When Charlie Falconer says the game is up, it feels like a “ravens leaving the tower” moment for Keir Starmer.
Like the legend that the fortress will fall if the ravens leave, the walls of protection that the prime minister has erected around himself in his constantly besieged premiership are about to come tumbling down.
And it is not just Tony Blair’s former lord chancellor telling the prime minister that his time is up, after Andy Burnham crushed Reform in Makerfield and now looks set to take over the party leadership and snatch the top job.
Former deputy leader Harriet Harman and former home secretary Alan Johnson are also among the Labour grandees who are pleading with Starmer to go.
Ministers and MPs are queueing up to give him this same message this weekend, as the prime minister is holed up in Downing Street.
Falconer is not regarded as someone who would rock the boat or show disloyalty. But when he was asked on Radio 4’s Today programme on Saturday morning whether Starmer should stand in a leadership election against Burnham, he was clear.
“My advice, sadly, would be ‘Don’t stand.’”
He warned that a leadership contest would be “very difficult” and “bad for the country”.
His advice could be taken to apply to former health secretary Wes Streeting, too, as the clamour grows for a Burnham coronation.
On Friday evening, Harman was forthright, saying: “The herd is not just moving against Keir Starmer, it’s stampeding.”
Meanwhile, Johnson, another grandee, told Andrew Marr on LBC: “If I could speak to him now, I’d say, ‘It’s over, Keir; Andy is going to stand, and he’s going to win.’”

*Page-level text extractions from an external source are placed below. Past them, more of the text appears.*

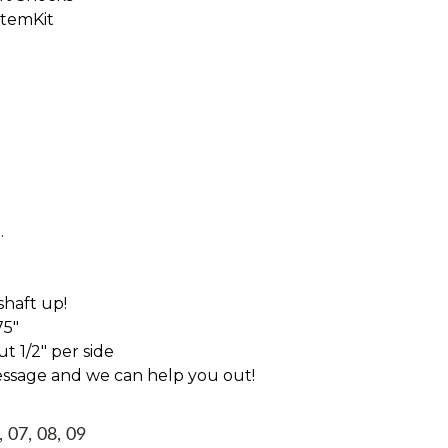
StemKit
.
haft up!
75"
t 1/2" per side
essage and we can help you out!
, 07, 08, 09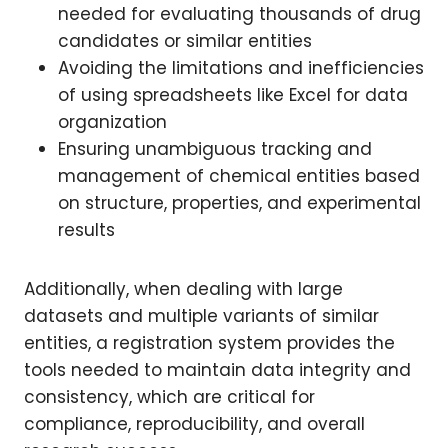
needed for evaluating thousands of drug
candidates or similar entities
Avoiding the limitations and inefficiencies
of using spreadsheets like Excel for data
organization
Ensuring unambiguous tracking and
management of chemical entities based
on structure, properties, and experimental
results
Additionally, when dealing with large
datasets and multiple variants of similar
entities, a registration system provides the
tools needed to maintain data integrity and
consistency, which are critical for
compliance, reproducibility, and overall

These experienced voices are reflecting the view of the 100 Labour MPs who have already told the prime minister he needs to resign.
A growing body of ministers, including Heidi Alexander, Shabana Mahmood, Ed Miliband and Yvette Cooper, are sending him the same message.
They have all seen how Burnham routed Nigel Farage and Reform UK in a constituency that Reform should easily have won. Increasing Labour’s vote share in the current circumstances is an astonishing achievement.
What it has meant, though, is that the prime minister has appeared even more diminished and isolated, and the appetite for a contest has disappeared in favour of calls for a coronation.
It is astonishing that Starmer should be reduced to this less than two years after leading his party to a massive election victory with a majority of 170 – but he has paid the price for being unable to manage the threat from Reform.